------ Provided data ------

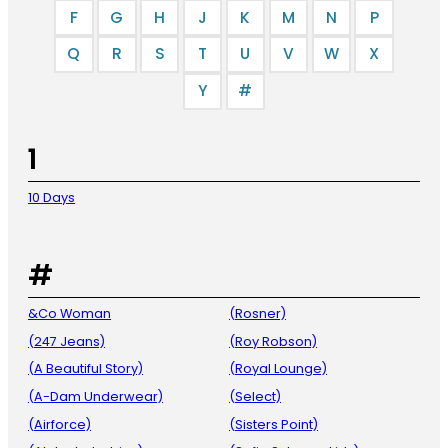
F
G
H
J
K
M
N
P
Q
R
S
T
U
V
W
X
Y
#
1
10 Days
#
&Co Woman
(Rosner)
(247 Jeans)
(Roy Robson)
(A Beautiful Story)
(Royal Lounge)
(A-Dam Underwear)
(Select)
(Airforce)
(Sisters Point)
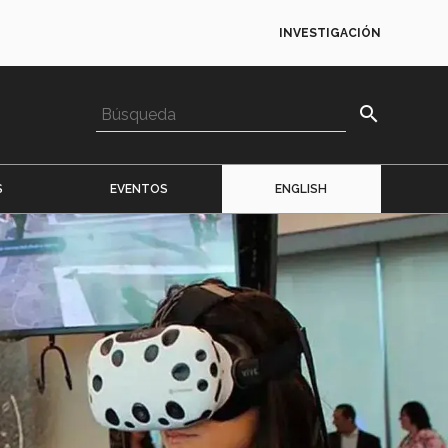
INVESTIGACIÓN
search
S
EVENTOS
ENGLISH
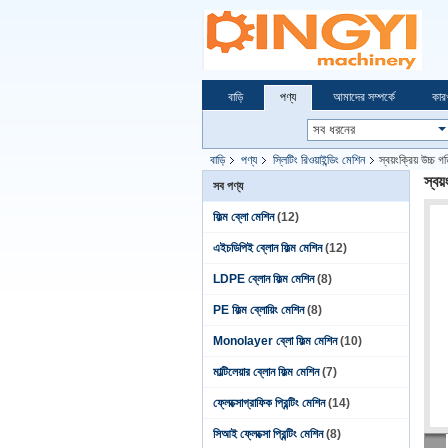
বাড়ি
পণ্য
আমাদের সম্পর্কে
কার
বাড়ি
পণ্য
স্লিটিং রিওয়াইন্ডিং মেশিন
স্বয়ংক্রিয় উচ্চ গ
স্বয়
সব পণ্য
ফিল্ম ব্লো মেশিন
(12)
এইচডিপিই ব্লোন ফিল্ম মেশিন
(12)
LDPE ব্লোন ফিল্ম মেশিন
(8)
PE ফিল্ম ব্লোয়িং মেশিন
(8)
Monolayer ব্লো ফিল্ম মেশিন
(10)
মাল্টিলেয়ার ব্লোন ফিল্ম মেশিন
(7)
ফ্লেক্সোগ্রাফিক প্রিন্টিং মেশিন
(14)
সিআই ফ্লেক্সো প্রিন্টিং মেশিন
(8)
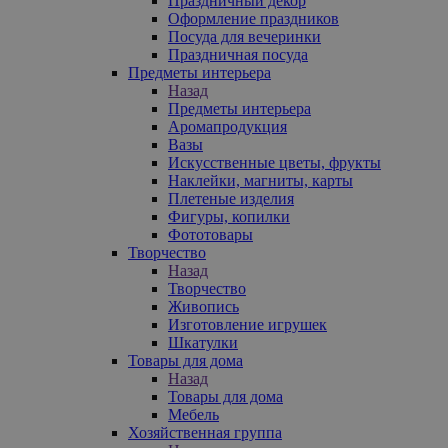
Праздничный декор
Оформление праздников
Посуда для вечеринки
Праздничная посуда
Предметы интерьера
Назад
Предметы интерьера
Аромапродукция
Вазы
Искусственные цветы, фрукты
Наклейки, магниты, карты
Плетеные изделия
Фигуры, копилки
Фототовары
Творчество
Назад
Творчество
Живопись
Изготовление игрушек
Шкатулки
Товары для дома
Назад
Товары для дома
Мебель
Хозяйственная группа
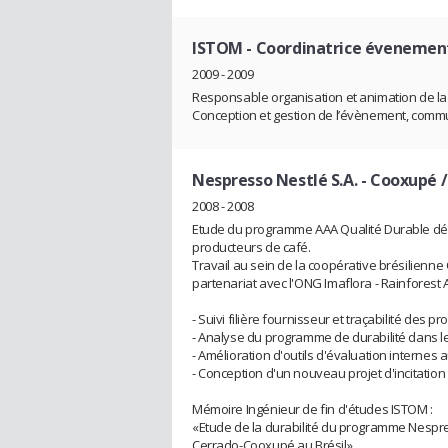
ISTOM
- Coordinatrice évenemen
2009 - 2009
Responsable organisation et animation de l
Conception et gestion de l’évènement, commu
Nespresso Nestlé S.A. - Cooxupé /
2008 - 2008
Etude du programme AAA Qualité Durable dé
producteurs de café.
Travail au sein de la coopérative brésilienne
partenariat avec l'ONG Imaflora - Rainforest A
- Suivi filière fournisseur et traçabilité des pr
- Analyse du programme de durabilité dans le
- Amélioration d'outils d'évaluation interne
- Conception d'un nouveau projet d'incitatio
Mémoire Ingénieur de fin d'études ISTOM :
«Etude de la durabilité du programme Nespre
Cerrado-Cooxupé au Brésil».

------

**Exercise goal**
Copy, exactly as written, the lines above, beginning with the one that contains "- Amélioration d'outils d'évaluation interne" and ending with the last.

**Problem solution**
- Amélioration d'outils d'évaluation interne
- Conception d'un nouveau projet d'incitatio
Mémoire Ingénieur de fin d'études ISTOM :
«Etude de la durabilité du programme Nespre
Cerrado-Cooxupé au Brésil».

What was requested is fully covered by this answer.